(The data)
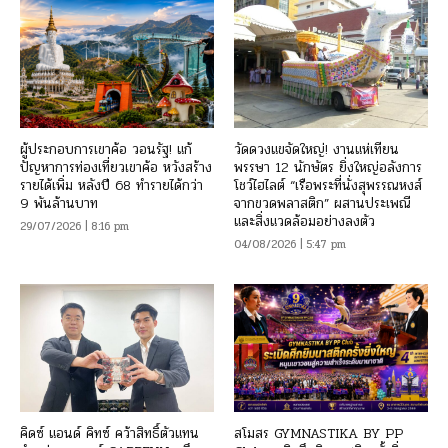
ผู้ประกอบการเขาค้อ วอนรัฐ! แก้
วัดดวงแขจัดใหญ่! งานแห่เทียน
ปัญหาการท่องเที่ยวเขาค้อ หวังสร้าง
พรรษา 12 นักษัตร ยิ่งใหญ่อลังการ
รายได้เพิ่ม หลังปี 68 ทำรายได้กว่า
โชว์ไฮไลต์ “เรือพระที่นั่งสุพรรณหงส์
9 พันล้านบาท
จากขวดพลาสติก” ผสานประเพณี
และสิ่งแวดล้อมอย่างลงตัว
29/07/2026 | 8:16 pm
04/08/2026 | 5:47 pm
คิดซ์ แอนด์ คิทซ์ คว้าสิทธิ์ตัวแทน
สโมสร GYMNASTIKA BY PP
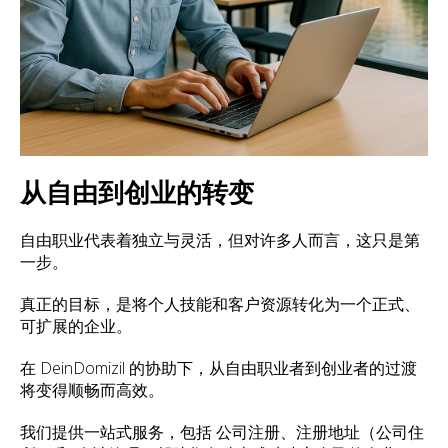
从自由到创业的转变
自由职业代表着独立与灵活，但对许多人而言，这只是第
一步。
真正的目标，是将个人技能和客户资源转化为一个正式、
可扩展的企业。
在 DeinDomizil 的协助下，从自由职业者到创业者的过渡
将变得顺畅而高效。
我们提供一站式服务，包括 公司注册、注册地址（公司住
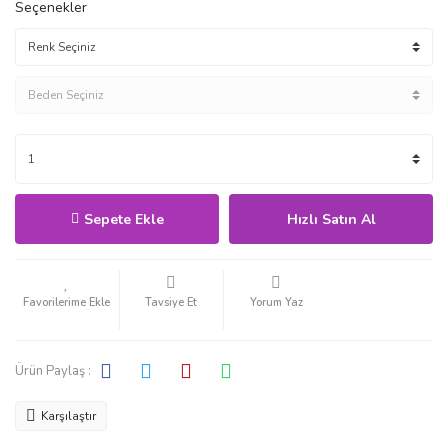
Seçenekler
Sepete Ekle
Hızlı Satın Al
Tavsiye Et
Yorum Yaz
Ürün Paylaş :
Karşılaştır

...

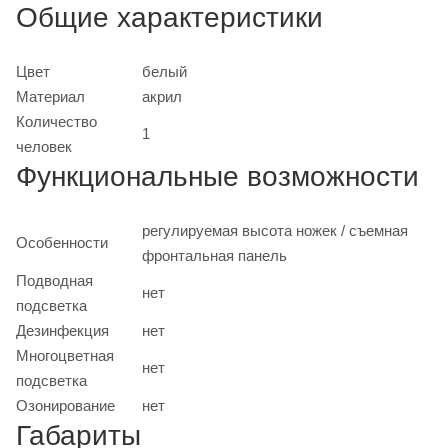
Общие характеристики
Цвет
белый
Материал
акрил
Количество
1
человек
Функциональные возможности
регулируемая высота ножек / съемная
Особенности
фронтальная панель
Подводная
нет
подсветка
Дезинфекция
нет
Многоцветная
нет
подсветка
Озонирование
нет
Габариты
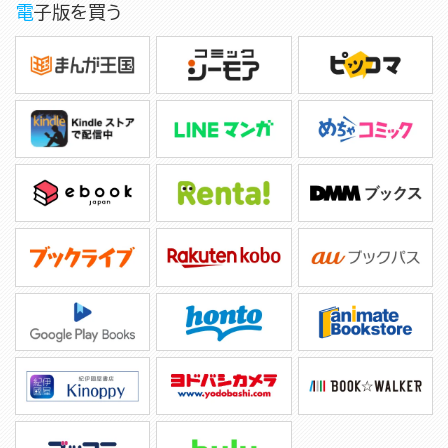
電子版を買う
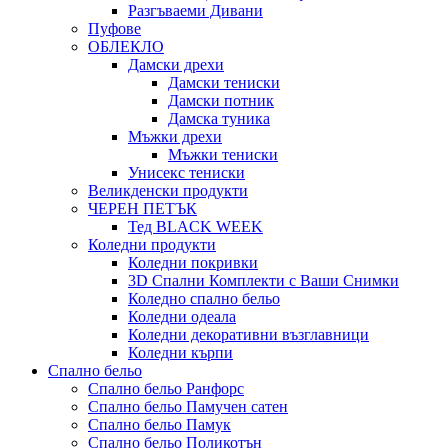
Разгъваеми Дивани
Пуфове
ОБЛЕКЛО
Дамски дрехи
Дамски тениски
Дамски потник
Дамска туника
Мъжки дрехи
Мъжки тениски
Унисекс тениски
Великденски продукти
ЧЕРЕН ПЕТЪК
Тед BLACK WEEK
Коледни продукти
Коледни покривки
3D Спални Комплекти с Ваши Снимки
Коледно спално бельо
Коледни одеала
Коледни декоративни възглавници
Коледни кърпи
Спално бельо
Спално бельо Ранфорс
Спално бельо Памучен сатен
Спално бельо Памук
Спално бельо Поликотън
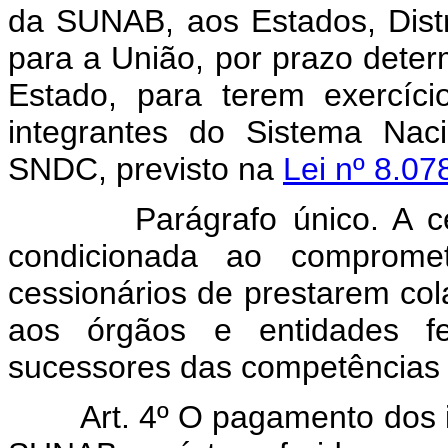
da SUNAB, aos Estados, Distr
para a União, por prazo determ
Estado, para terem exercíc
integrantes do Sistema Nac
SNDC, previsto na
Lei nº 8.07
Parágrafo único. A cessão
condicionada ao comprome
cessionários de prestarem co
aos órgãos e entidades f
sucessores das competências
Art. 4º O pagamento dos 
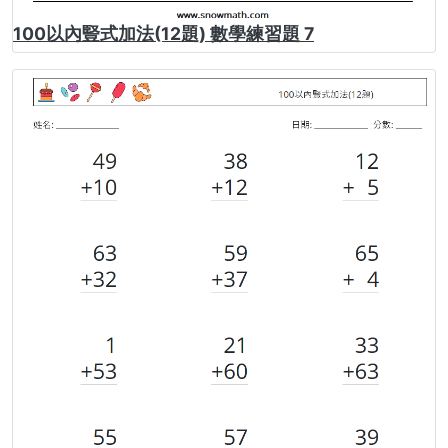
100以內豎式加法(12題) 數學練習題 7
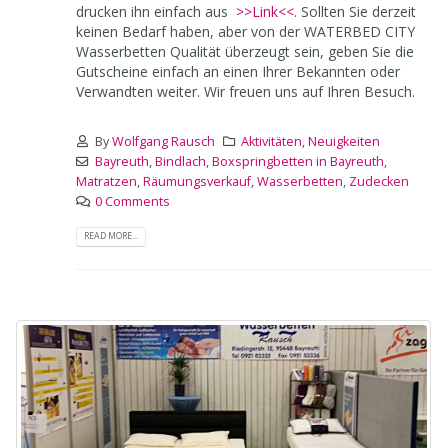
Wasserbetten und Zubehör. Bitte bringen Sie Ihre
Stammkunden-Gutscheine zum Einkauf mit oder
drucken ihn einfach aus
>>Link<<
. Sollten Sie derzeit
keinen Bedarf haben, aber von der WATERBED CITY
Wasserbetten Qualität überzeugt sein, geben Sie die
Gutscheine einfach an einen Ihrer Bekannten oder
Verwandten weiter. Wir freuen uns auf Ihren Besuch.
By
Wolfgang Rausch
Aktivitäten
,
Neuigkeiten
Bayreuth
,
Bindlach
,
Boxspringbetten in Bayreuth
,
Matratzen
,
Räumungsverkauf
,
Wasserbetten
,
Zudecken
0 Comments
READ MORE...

(Assigned task) Your task is to gather all lines from the entries above that hold the word "Wasserbetten".

(Your solution)
Wasserbetten und Zubehör. Bitte bringen Sie Ihre
Wasserbetten Qualität überzeugt sein, geben Sie die
Wasserbetten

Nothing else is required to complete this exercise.